#' @title Perform Flat Line Test
#' @description This function quantifies the statistical significance of an observed phylotranscriptomic pattern. In detail, the \emph{Flat Line Test} quantifies any significant deviation of an observed phylotranscriptomic pattern from a flat line.
#' @param ExpressionSet a standard PhyloExpressionSet or DivergenceExpressionSet object.
#' @param permutations a numeric value specifying the number of permutations that shall be performed for the \emph{FlatLineTest}.
#' @param plotHistogram a logical value indicating whether a detailed statistical analysis concerning the goodness of fit should be performed.
#' @param runs specify the number of runs to be performed for goodness of fit computations. In most cases runs = 100 is a reasonable choice.
#' @param parallel performing \code{runs} in parallel (takes all cores of your multicore machine).
#' @param custom.perm.matrix a custom \code{\link{bootMatrix}} (permutation matrix) to perform the underlying test statistic.
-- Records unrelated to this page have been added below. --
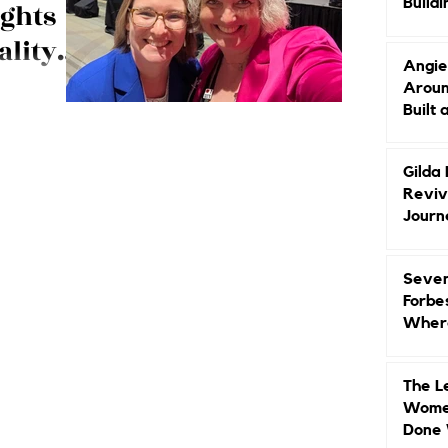
Buildi
ights
Groun
ality
Angie
Aroun
bigger crowds,
Built 
dustry insights.
Gilda
Reviv
Journ
Seven
Forbe
Where
Head
The L
Women
Done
Default is \code{custom.perm.matrix = NULL}.
#' @details Internally the function performs N phylotranscriptomics pattern computations (\code{\link{TAI}} or \code{\link{TDI}}) based on sampled PhyloExpressionSets or DivergenceExpressionSets (see \code{\link{bootMatrix}}).
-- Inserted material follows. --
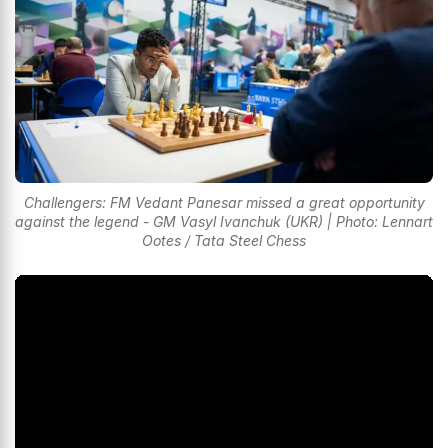
Challengers: FM Vedant Panesar missed a great opportunity
against the legend - GM Vasyl Ivanchuk (UKR) | Photo: Lennart
Ootes / Tata Steel Chess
#' The test statistics is being developed as follows:
#'
#' The variance \emph{V_pattern} of the S phylotranscriptomics values defines the test statistic for the \code{\link{FlatLineTest}}.
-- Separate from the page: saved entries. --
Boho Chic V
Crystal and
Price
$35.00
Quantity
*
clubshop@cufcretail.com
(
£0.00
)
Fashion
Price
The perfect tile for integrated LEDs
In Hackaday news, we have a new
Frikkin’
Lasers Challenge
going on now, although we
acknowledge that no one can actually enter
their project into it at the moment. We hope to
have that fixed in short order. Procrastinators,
#' The basic assumption is, that the variance of a flat line should be equivalent to zero for a perfect flat line.
#' Any deviation from a flat line can be measured with a variance value > 0.
#'
#' To determine the null distribution of \emph{V_p}, all PS or DS values within each developmental stage s are randomly permuted,
#' S surrogate phylotranscriptomics values are computed from this permuted dataset, and a surrogate value of \emph{V_p} is
#' computed from these S phylotranscriptomics values. This permutation process is repeated N times, yielding a histogram of \emph{V_p}.
#'
#' After applying a \emph{Lilliefors Kolmogorov-Smirnov Test for gamma distribution}, \emph{V_p} is approximated by a \emph{gamma distribution}.
#' The two parameters of the \emph{gamma distribution} are estimated by the function \code{\link[fitdistrplus]{fitdist}} from the \pkg{fitdistrplus} package by \emph{moment matching estimation}.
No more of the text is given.